Alfred Henry Lionel Leach, C.J.
1. The suit which has given rise to this appeal was filed by the appellant under Section 73(2) of the Civil Procedure Code. The suit was dismissed by the Subordinate Judge on the ground that the claims of the contesting defendants for rateable distribution were not barred by the law of limitation as the plaintiff had contended The plaintiff says that the Subordinate Judge here erred and should have granted the decree sought. The question is one of considerable importance and there are no reported decisions which are directly in point, although there are authorities which have bearing.
2. In O.S. No. 34 of 1932 in the Court of the Subordinate Judge of Devakottai, the plaintiff obtained a decree against the estate of one P.L.T.A.R. Arunachalam Chettiar for the payment of the sum of Rs. 7,810-8-4. Arunachalam Chettiar was joint with his son, who was sued as the legal representative of his father. On the 20th October, 1932, another creditor of the estate, Ramaswami Chettiar, filed O.S. No. 397 of 1932 in the Court of the District Munsiff of Devakottai for the administration of the estate of P.L.T.A.R. Arunachalam Chettiar. Several creditors were impleaded as defendants. The plaintiff was the 22nd defendant, and the first, second and third defendants in the present suit were made the fifth, sixth and sixteenth defendants respectively. All these defendants had obtained decrees against the estate of Arunachalam, The plaintiff and the first, second and third defendants contended that a suit for the administration of the estate of Arunachalam did not lie, because he had left no separate property and his son had obtained an absolute interest in the joint family property by survivorship. This contention was rejected by the District Munsiff, who on the 28th April, 1934, passed a preliminary decree for administration. His decision was upheld by the Subordinate Judge on first appeal and by this Court on second appeal. In a further appeal under clause 15 of the Letters Patent, the contention was, however, accepted and consequently, on the 10th April, 1939, the District Munsiff passed a formal decree dismissing the suit.
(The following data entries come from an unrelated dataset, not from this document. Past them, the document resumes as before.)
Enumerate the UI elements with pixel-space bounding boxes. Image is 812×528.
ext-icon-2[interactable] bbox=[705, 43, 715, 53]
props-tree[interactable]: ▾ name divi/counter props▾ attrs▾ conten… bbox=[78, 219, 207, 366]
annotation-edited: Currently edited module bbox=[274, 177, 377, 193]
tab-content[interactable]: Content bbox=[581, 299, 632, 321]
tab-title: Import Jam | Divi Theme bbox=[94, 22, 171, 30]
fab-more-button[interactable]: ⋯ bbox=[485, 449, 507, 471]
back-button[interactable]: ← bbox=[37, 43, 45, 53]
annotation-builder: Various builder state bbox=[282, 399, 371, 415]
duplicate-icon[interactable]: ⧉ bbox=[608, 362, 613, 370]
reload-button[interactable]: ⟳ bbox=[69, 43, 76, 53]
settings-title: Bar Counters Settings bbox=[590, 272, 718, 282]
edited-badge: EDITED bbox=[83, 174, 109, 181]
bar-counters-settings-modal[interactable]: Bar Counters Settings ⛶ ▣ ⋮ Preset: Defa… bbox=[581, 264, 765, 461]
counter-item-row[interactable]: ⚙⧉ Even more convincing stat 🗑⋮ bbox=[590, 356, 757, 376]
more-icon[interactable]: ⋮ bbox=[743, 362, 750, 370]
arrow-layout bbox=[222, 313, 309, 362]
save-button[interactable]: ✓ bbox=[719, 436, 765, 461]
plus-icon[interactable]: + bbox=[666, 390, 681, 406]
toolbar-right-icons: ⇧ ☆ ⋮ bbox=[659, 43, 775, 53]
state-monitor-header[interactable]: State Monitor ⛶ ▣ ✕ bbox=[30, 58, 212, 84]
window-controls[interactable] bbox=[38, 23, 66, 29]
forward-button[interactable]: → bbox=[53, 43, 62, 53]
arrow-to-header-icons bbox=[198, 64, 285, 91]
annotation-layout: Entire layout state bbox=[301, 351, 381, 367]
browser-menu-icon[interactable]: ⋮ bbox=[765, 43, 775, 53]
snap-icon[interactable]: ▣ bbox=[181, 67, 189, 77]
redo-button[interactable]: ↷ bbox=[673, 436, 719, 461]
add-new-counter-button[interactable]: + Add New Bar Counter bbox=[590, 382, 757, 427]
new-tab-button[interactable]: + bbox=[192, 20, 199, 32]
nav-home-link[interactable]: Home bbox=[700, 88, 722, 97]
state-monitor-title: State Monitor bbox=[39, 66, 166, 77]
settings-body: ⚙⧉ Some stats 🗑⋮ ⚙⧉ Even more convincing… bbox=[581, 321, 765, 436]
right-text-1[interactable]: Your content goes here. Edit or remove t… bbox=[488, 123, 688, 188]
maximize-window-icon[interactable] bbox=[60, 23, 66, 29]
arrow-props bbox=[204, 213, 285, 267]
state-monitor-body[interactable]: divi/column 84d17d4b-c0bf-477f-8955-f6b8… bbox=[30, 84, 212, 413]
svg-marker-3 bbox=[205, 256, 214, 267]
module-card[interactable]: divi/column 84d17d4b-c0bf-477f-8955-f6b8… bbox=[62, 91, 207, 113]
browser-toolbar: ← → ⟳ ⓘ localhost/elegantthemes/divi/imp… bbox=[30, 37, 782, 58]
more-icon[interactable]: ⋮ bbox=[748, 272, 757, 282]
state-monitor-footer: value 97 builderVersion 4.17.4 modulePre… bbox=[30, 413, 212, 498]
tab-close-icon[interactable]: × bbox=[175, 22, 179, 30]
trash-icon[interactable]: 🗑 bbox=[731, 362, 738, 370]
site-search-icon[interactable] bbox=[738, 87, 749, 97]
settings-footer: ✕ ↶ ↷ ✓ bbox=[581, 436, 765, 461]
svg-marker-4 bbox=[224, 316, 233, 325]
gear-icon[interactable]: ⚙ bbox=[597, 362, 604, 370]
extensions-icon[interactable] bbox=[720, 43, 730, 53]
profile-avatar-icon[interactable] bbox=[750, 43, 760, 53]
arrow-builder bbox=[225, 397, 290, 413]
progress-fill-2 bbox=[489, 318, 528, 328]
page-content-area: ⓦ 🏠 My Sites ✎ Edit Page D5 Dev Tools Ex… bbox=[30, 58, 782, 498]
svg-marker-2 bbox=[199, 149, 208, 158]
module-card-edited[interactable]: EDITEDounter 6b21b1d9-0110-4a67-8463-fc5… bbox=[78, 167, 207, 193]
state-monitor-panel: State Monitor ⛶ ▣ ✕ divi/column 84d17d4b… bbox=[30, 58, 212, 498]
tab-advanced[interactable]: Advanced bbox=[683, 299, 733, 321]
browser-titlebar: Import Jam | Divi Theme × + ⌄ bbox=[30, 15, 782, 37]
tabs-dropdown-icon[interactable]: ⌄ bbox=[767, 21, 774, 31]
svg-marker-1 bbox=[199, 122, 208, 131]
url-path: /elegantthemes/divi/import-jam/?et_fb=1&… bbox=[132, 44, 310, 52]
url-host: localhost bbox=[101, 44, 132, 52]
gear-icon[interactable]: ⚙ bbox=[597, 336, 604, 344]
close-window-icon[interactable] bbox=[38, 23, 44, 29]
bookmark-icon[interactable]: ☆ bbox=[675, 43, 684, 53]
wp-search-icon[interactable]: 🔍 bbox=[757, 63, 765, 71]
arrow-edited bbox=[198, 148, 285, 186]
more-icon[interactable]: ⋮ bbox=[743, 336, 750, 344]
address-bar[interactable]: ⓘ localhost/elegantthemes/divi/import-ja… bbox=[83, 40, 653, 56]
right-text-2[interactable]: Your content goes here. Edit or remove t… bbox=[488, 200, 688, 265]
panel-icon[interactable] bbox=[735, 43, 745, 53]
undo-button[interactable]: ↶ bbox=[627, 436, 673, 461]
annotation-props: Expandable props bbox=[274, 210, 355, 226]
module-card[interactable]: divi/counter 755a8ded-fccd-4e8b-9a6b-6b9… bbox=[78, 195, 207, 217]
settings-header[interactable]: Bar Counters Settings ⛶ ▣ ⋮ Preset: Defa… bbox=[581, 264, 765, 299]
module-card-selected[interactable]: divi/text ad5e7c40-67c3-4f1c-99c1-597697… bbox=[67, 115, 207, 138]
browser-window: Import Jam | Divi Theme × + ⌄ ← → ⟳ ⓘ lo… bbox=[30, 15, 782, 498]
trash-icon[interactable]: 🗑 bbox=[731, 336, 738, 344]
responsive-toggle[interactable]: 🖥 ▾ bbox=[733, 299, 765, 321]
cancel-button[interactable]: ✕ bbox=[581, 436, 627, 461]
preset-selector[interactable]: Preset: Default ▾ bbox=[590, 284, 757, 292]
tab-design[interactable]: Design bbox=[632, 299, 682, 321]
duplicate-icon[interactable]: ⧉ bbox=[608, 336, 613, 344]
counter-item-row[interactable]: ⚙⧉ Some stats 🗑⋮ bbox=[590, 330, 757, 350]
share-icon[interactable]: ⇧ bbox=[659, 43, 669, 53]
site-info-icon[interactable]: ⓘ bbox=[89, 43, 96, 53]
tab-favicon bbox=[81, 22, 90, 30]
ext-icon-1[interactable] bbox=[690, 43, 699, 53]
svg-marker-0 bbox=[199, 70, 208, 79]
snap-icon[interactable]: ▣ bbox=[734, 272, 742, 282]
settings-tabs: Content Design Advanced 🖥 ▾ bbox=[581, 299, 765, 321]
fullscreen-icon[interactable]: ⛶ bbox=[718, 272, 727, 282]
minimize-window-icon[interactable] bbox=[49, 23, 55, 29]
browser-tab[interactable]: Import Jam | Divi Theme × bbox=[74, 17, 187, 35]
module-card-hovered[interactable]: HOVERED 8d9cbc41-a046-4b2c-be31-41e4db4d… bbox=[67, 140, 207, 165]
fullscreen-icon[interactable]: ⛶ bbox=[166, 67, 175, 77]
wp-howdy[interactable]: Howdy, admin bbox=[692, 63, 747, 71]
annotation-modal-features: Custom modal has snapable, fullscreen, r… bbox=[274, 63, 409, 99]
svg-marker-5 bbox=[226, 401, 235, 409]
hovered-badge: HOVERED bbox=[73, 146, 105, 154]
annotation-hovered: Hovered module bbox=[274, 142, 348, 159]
3. After the District Munsiff had passed a preliminary decree for administration, he appointed a receiver to take charge of the properties forming the estate, and in accordance with the duties which had devolved upon him, the receiver took steps to realise the assets. As the result, he brought into Court the sum of Rs. 11,425-6-6. The plaintiff had taken the precaution of keeping alive the decree which he had obtained in O.S. No. 34 of 1932, and on the 4th March, 1939, he applied for the attachment of the Rs. 11,425-6-6. The amount due to him under his decree had then increased by reason of interest to Rs. 11,904-14-0. The first, second and third defendants allowed their decrees to become time barred. Nevertheless, on the 28th March, 1939, the first defendant applied for the attachment of the money in Court, and on the 26th April, 1939, and 6th July, 1939, the second and third defendants made similar applications respectively.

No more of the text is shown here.